First, we’ll look at some basics about how R code works.
Then, we’ll dissect an “Election Data Fetch” script that crunches Rutherford County precinct results for the 2022 Tennessee governor’s race.
This section borrows examples from “R programming for ABSOLUTE beginners,” an excellent introduction to R code from Dr. Greg Martin’s R Programming 101 YouTube channel.
5 + 6
## [1] 11
a <- 5
b <- 6
a + b
## [1] 11
sum(a,b)
## [1] 11
name <- c("Greg", "Gill")
name
## [1] "Greg" "Gill"
name <- c("Greg", "Paul", "Kim")
age <- c(47,52,34)
gender <- c("M","M","F")
name
## [1] "Greg" "Paul" "Kim"
age
## [1] 47 52 34
gender
## [1] "M" "M" "F"
I used the head() function to show the data frame in the output here. Martin simply clicks on the data frame in RStudio and shows it to you there.

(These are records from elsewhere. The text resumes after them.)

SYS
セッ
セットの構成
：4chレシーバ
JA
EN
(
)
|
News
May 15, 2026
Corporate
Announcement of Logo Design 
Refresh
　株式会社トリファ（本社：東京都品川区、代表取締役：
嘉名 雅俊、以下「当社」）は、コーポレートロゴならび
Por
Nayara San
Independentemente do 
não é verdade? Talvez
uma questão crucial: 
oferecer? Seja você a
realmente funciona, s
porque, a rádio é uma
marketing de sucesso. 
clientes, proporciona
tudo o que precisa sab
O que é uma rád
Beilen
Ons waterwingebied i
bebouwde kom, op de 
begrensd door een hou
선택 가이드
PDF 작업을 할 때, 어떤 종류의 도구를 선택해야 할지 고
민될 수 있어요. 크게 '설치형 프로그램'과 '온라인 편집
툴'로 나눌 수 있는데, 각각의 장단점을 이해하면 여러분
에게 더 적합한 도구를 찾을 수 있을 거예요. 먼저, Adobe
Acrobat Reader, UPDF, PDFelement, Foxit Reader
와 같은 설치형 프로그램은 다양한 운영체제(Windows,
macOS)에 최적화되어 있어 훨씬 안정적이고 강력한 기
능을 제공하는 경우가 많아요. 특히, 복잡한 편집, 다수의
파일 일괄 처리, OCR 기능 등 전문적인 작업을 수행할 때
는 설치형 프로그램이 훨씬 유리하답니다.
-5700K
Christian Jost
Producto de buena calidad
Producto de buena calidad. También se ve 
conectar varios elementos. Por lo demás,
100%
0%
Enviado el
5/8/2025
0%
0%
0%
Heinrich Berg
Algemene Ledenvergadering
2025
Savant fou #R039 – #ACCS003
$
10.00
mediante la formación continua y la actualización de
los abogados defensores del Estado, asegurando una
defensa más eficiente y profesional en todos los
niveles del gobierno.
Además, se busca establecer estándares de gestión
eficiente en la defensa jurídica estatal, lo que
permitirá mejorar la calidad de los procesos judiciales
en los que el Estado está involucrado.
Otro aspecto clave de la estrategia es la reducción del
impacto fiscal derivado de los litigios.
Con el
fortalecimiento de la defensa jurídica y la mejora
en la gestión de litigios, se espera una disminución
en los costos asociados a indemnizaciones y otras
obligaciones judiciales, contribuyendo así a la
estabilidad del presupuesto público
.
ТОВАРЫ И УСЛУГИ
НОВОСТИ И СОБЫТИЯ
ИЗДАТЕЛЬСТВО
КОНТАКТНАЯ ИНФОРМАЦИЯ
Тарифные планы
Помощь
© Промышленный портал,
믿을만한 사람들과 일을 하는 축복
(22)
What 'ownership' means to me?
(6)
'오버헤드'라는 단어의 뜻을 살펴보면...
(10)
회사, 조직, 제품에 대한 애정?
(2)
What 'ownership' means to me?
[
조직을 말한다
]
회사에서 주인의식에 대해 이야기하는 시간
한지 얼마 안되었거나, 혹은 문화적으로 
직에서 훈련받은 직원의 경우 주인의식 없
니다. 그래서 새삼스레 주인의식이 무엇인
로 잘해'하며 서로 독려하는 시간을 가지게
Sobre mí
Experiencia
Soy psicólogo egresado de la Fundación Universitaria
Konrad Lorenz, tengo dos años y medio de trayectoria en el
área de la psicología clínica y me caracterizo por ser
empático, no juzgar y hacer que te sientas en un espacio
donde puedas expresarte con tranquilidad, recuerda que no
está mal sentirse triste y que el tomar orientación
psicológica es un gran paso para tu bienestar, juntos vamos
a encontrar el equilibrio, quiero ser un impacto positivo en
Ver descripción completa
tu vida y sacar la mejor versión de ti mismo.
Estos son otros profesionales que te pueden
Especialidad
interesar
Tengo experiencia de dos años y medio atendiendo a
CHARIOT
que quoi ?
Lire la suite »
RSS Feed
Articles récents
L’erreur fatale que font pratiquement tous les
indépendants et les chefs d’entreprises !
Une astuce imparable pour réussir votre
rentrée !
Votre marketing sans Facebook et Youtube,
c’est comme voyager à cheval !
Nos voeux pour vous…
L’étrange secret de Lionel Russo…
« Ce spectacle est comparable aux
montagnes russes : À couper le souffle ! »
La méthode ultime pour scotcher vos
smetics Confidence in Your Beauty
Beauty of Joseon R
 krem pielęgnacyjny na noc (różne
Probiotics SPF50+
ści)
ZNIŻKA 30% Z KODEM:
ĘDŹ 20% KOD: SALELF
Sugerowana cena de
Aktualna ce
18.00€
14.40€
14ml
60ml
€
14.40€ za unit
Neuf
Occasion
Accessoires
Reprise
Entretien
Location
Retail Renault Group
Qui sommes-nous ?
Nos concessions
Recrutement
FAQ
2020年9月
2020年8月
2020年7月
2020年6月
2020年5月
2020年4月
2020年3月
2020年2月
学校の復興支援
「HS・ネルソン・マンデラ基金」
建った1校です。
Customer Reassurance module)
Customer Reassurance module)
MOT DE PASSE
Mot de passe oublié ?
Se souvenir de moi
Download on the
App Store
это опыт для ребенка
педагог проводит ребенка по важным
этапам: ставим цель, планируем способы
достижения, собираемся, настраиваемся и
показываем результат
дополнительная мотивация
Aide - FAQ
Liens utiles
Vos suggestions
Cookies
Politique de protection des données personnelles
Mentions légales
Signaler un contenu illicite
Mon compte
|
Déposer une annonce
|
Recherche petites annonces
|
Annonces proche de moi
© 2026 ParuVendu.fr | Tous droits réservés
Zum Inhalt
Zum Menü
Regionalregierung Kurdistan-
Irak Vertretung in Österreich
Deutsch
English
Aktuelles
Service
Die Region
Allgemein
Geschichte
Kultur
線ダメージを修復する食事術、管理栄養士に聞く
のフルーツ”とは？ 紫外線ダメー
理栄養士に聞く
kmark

friends <- data.frame(name, age, gender)
head(friends)
## name age gender
## 1 Greg 47 M
## 2 Paul 52 M
## 3 Kim 34 F
An aside: One concept Martin doesn’t explain: A data frame is a grid. Horizontal sections of the grid are called “rows.” Vertical sections of the grid are called “columns.” Each data point gets stored in the intersection of a row and a column. In the friends data frame, for example, Martin’s first name, “Greg,” is stored in the intersection of the first row and the first column.
Another aside: When you are using a spreadsheet, like Excel, these intersections are called “cells.” Each has a “cell address,” like A1 for the cell at the intersection of Column A and Row 1. Most of what you do in a spreadsheet involves working with data in cells. R is designed to work with whole columns at once. It’s a little different approach. But, as you’ll see, it’s often much, much faster.
One last aside: In data journalism, it’s rare to build a data frame manually like this. Most of the time, you import data that someone else has already assembled.
Selecting various pieces of the data frame using base R code. Note: This is the hard way to do things. It comes in handy sometimes. But you’ll see an easier way in a moment.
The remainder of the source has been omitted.